The academic context

Elizabeth Barry, Ulrika Maude and Laura Salisbury, scholars of Beckett and medicine, collaborated with performance practitioner Jonathan Heron and consultant psychiatrist Matthew Broome to investigate Beckett's interests in the sciences of the brain, the influence of these interests on his work and the value of his writing to those studying and treating disorders of the brain and nervous system today. Heron's transdisciplinary workshops, involving scholars and practitioners in the arts and sciences, gave shape to the intuition of many clinicians that literature and theatre offer a means to understand challenging mental conditions. Through this work, Beckett's depiction of disordered experience offered a stimulating challenge to the categories and narratives used in medicine. These topics, approached in part through experiential learning in performance devised by Jonathan Heron, prompted Zoe Playdon (the then HEKSS Head of Education) to commission Heron to run educational workshops with NHS clinicians.

The clinical context

HEKSS had recognised that the region's elderly population was high, that elderly medicine was therefore a priority and that intellectual impairment was a particular issue in this demographic. Clinical encounters with intellectually impaired patients can be challenging because the patient narrative, which lies at the heart of the consultation, may be fragmented, incomplete and unconventionally structured. The roles of family and carers are particularly important in long-term care, and understanding their perspectives and challenges can be the key to improve the patient experience. Playdon felt that if clinicians could improve their ‘decoding’ of these dislocated patient narratives, and gain deeper insights into the perspectives of carers, then they might be able to deliver more effective care more quickly. This improved efficiency could have a positive impact on the financial bottom line in a range of ways—a more rapid ‘throughput’, less repeat visits, for example—and would provide a clinical encounter that is more satisfying to clinicians and more effective for their patients.

Taking place locally in NHS Trusts, the project was designed to address issues specific to local patient population and to attract no costs of travel or locum cover for its attendees. The project was instinctively interprofessional in that it used transdisciplinary methods (practical activities, problem-solving and sustainable practices) to appeal to everyone who had direct patient contact, including managers as well as clinicians. At the heart of it, too, lay the fundamental desire to extend the range and depth of ‘compassionate care’ among clinicians, managers, patients and carers, by engaging imaginatively with different possibilities for human embodiment (in the drama of Samuel Beckett).

The pedagogic practice

Elaine Hawkins (then in HEKSS) and Francesca Duncan (theatre practitioner) supported Heron in the delivery of the 3 h workshops, which took place between May and July in 2013 at Guildford, Hastings, Rochester and Chichester. Multiprofessional teams (consultant psychiatrists, nursing staff and hospital managers) engaged in practical tasks focused around the theatre of Samuel Beckett and its application to ‘compassionate care’, a particular concern of the ‘Francis Report’ (published on 6 February 2013 as the ‘Report of the Mid Staffordshire NHS Foundation Trust Public Inquiry’). Hawkins and Heron were also interested in how the workshops stimulated participants’ reflection on their professional communications and the kinds of narrative that have shaped the performance of their professional identities. This was later addressed through reflective discussion at the end of each workshop and measured through written feedback.

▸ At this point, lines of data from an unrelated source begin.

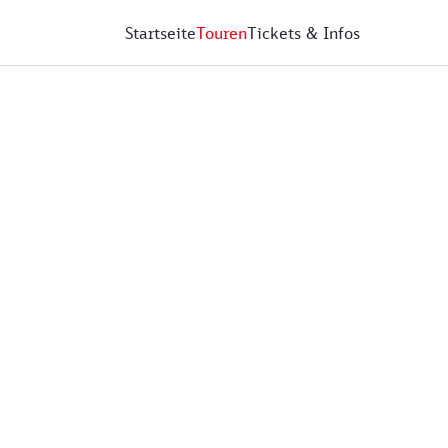
Startseite
Touren
Tickets & Infos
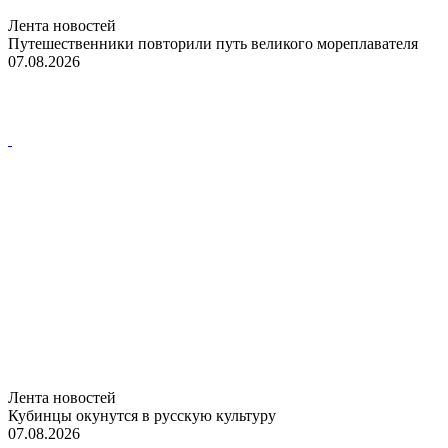
Лента новостей
Путешественники повторили путь великого мореплавателя
07.08.2026
Лента новостей
Кубинцы окунутся в русскую культуру
07.08.2026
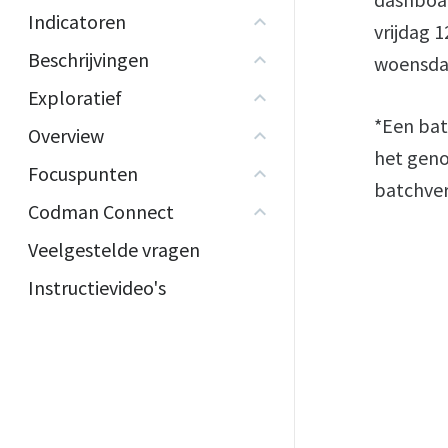
Indicatoren
vrijdag 1
Beschrijvingen
woensdag
Exploratief
*Een bat
Overview
het geno
Focuspunten
batchver
Codman Connect
Veelgestelde vragen
Instructievideo's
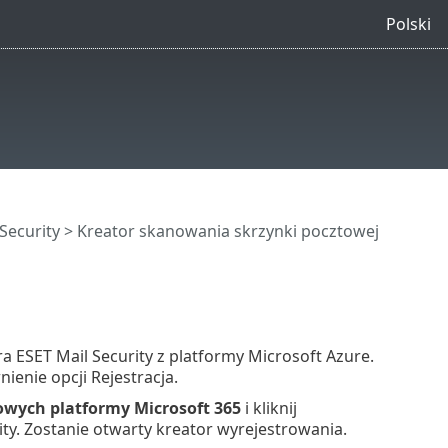
Polski
Security
>
Kreator skanowania skrzynki pocztowej
ra ESET Mail Security z platformy Microsoft Azure.
enie opcji Rejestracja.
wych platformy Microsoft 365
i kliknij
ty. Zostanie otwarty kreator wyrejestrowania.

The workshop practice therefore had to evolve in each new environment through a reflexive and experimental approach. Duncan and Heron adapted methods from theatrical rehearsal (including games, improvisation, voice and movement work) in order to promote an inclusive and kinaesthetic learning environment for clinical staff. A significant proportion of time was spent encouraging ‘open-space learning’1 to maximise participation. Once participants in each group were willing to immerse themselves in the activities, the material from Beckett's Not I and Footfalls2 could be shared. Examples of tasks in this phase of the workshop included ‘stream-of-consciousness’ work via the role of ‘Mouth’ in Not I and a consideration of the Auditor's ‘gesture of helpless compassion’.2

Our focus on compassion promoted a lively exchange among the clinicians (and senior administrators, including a Head of Security in one case) regarding the Francis Report and its bearing on the psychiatric treatment of dementia. The project team devised activities that some participants, in this case Guildford, found challenging:

  • ‘[I was] initially perplexed and fearful. I think it did allowed a breath of discussion beyond our usual experience’.

  • ‘[This was] somewhat out of the usual type of educational sessions we participate in our weekly meetings’ (31 May 13).

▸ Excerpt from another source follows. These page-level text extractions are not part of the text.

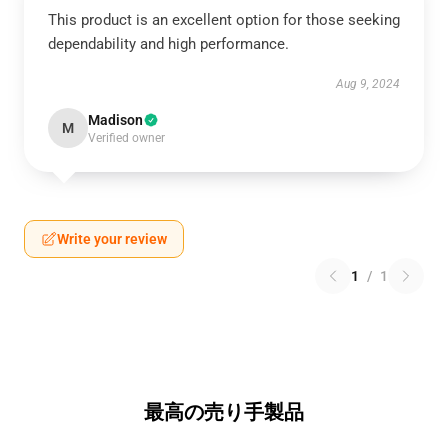
This product is an excellent option for those seeking
dependability and high performance.
Aug 9, 2024
Madison
M
Verified owner
Write your review
1
/
1
最高の売り手製品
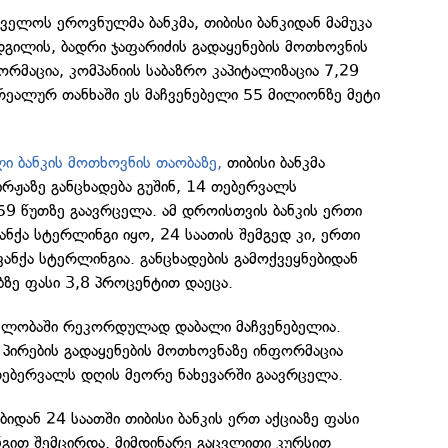
თველოს ეროვნულმა ბანკმა, თიბისი ბანკიდან მამუკა
ადგილის, ბადრი ჯაფარიძის გადაყენების მოთხოვნის
ორმაცია, კომპანიის საბაზრო კაპიტალიზაცია 7,29
რეალურ თანხაში ეს მაჩვენებელი 55 მილიონზე მეტი
 ბანკის მოთხოვნის თაობაზე,
თიბისი ბანკმა
ჟაზე განცხადება გუშინ, 14 თებერვალს
 წუთზე გაავრცელა. ამ დროისთვის ბანკის ერთი
ანქა სტერლინგი იყო, 24 საათის შემგედ კი, ერთი
ვანქა სტერლინგია. განცხადების გამოქვეყნებიდან
ბზე ფასი 3,8 პროცენტით დაეცა.
ვლობაში რეკორდულად დაბალი მაჩვენებელია.
პირების გადაყენების მოთხოვნაზე ინფორმაცია
თებერვალს დღის მეორე ნახევარში გაავრცელა.
ბიდან 24 საათში თიბისი ბანკის ერთ აქციაზე ფასი
ნგით შემცირდა. მიმდინარე გაცვლითი კურსით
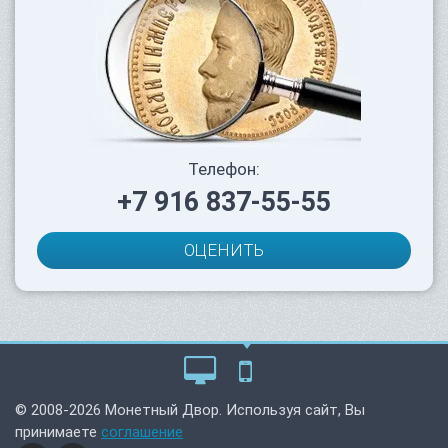
Телефон:
+7 916 837-55-55
ОЦЕНИТЬ
© 2008-2026 Монетный Двор. Используя сайт, Вы
принимаете
соглашение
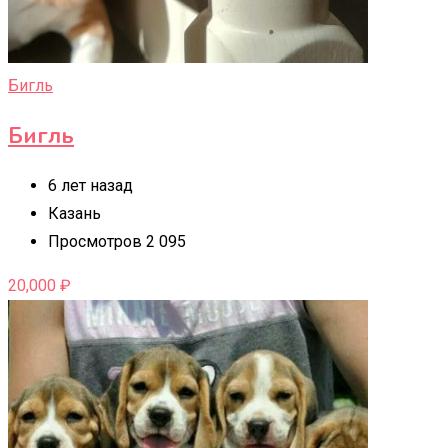
Бигль
Бигль
6 лет назад
Казань
Просмотров 2 095
20,000
₽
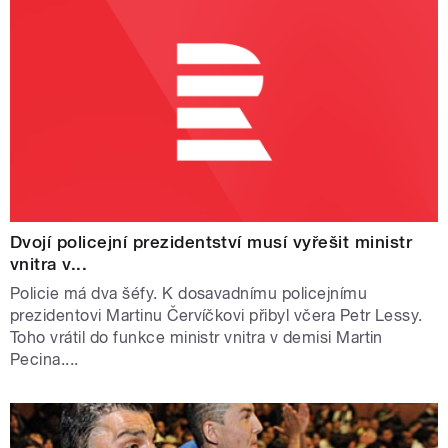
Dvojí policejní prezidentství musí vyřešit ministr
vnitra v...
Policie má dva šéfy. K dosavadnímu policejnímu
prezidentovi Martinu Červíčkovi přibyl včera Petr Lessy.
Toho vrátil do funkce ministr vnitra v demisi Martin
Pecina....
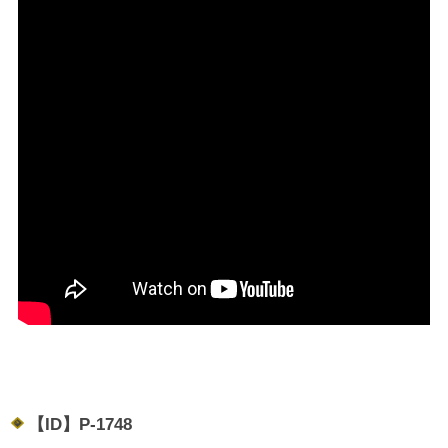
【ID】
P-1748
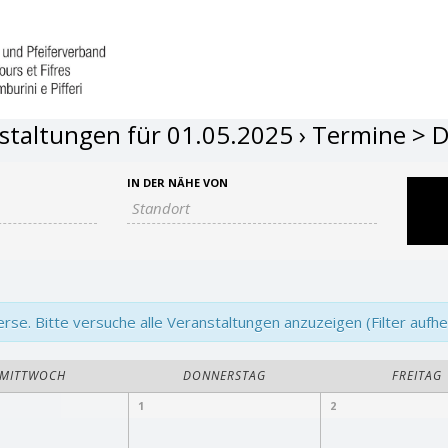
staltungen für 01.05.2025
› Termine > D
IN DER NÄHE VON
e. Bitte versuche alle Veranstaltungen anzuzeigen (Filter aufhe
MITTWOCH
DONNERSTAG
FREITAG
1
2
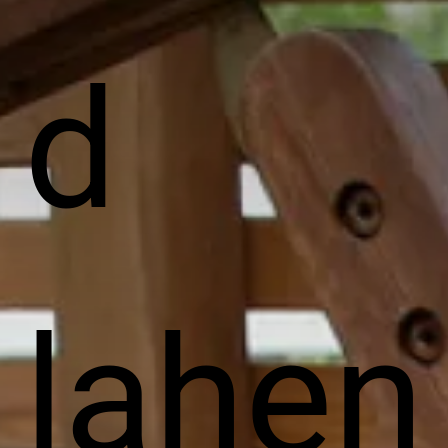
d
lahen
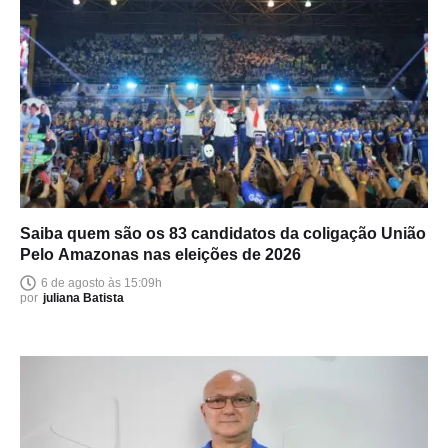
Saiba quem são os 83 candidatos da coligação União
Pelo Amazonas nas eleições de 2026
6 de agosto às 15:09h
por
juliana Batista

While the inclusion of the workshop within a compulsory education programme had made the Guildford session more challenging (regarding participant engagement), even optional sessions, such as the Chichester event, still produced contradictory responses:

  • ‘I think this workshop needs to be offered as widely as possible—throughout the NHS, schools, prisons, care homes, etc. The list could go on forever. [It] made me think of importance of looking beyond what is said or disclosed’.

  • ‘I guess it might have made me more aware of the need to think about my geriatric patient, but not much in the way of tangible outcomes’ (10 July 13).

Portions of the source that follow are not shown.